Starting her career as a social worker, Gill’s calling is public policy and service delivery.
Gill served as Secretary of the Victorian Department of Education and Training from 2015 until 2019. Before that, she was the Secretary of the Victorian Department of Human Services, where she led policy, legislative and service delivery reform.
‘The common thread throughout my career is working with the most vulnerable in our community – in child protection and youth justice, disability, housing and homelessness, family violence and mental health and drugs to name a few,' Gill told us.
‘As AManC Chair I hope I can bring a lens of social inclusion and social policy to the work we do as a regulator.’
Gill believes Ahpra serves as a model for regulation that could be instructive for other forms of professional regulation across Australia.
‘Achieving the balance of public safety and professional respect is at the heart of our work at Ahpra, and the architecture of the National Scheme is testament to the strong partnerships necessary to make this work,’ she said.
'It’s not easy to gain the trust of the public, the professions and government, but it’s clearly something Ahpra continues to do.’
Gill acknowledges that effective regulation requires constant effort.
‘The royal commissions into aged care and disability have raised issues of regulatory practices – or the lack of them – and the Royal Commission into the Management of Police Informants in Victoria is raising a number of questions of ethical practice and its role in our legal system.
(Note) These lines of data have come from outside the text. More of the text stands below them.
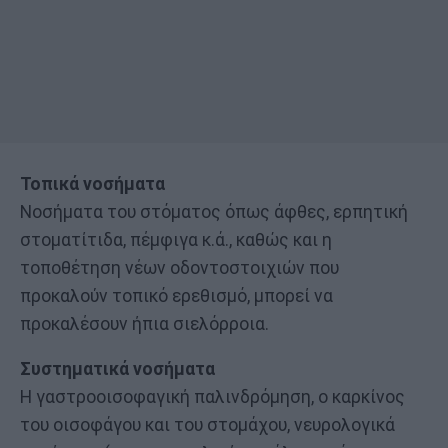
Τοπικά νοσήματα
Νοσήματα του στόματος όπως άφθες, ερπητική
στοματίτιδα, πέμφιγα κ.ά., καθώς και η
τοποθέτηση νέων οδοντοστοιχιών που
προκαλούν τοπικό ερεθισμό, μπορεί να
προκαλέσουν ήπια σιελόρροια.
Συστηματικά νοσήματα
Η γαστροοισοφαγική παλινδρόμηση, ο καρκίνος
του οισοφάγου και του στομάχου, νευρολογικά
‘The Royal Commission into Institutional Responses to Child Sexual Abuse identified systemic abuse of children by people in positions of power and trust and there is much we can learn from this about preventing abuse in future.
‘Our understanding of these issues as a community has shifted and our expectations are that our regulators will reflect this in new standards that do not tolerate unsafe or abusive practices,’ Gill said.
Gill believes that the work of registered health practitioners is often difficult and generally done with great care and expertise, and that reputation must be upheld through a clear and transparent approach to regulation.
‘At its heart it’s about protecting the public interest and public safety, and every member of the public who has a right to expect a safe and professional service from their health practitioners.’
Away from the office, Gill loves spending time with her family.
‘I have a wonderful family – a husband and three grown children – two of whom are registered health professionals. The other one is a writer and performer in the arts. Over many years I have been on call 24/7 so work and family have been intertwined, something my family have borne with infinite patience (mostly).’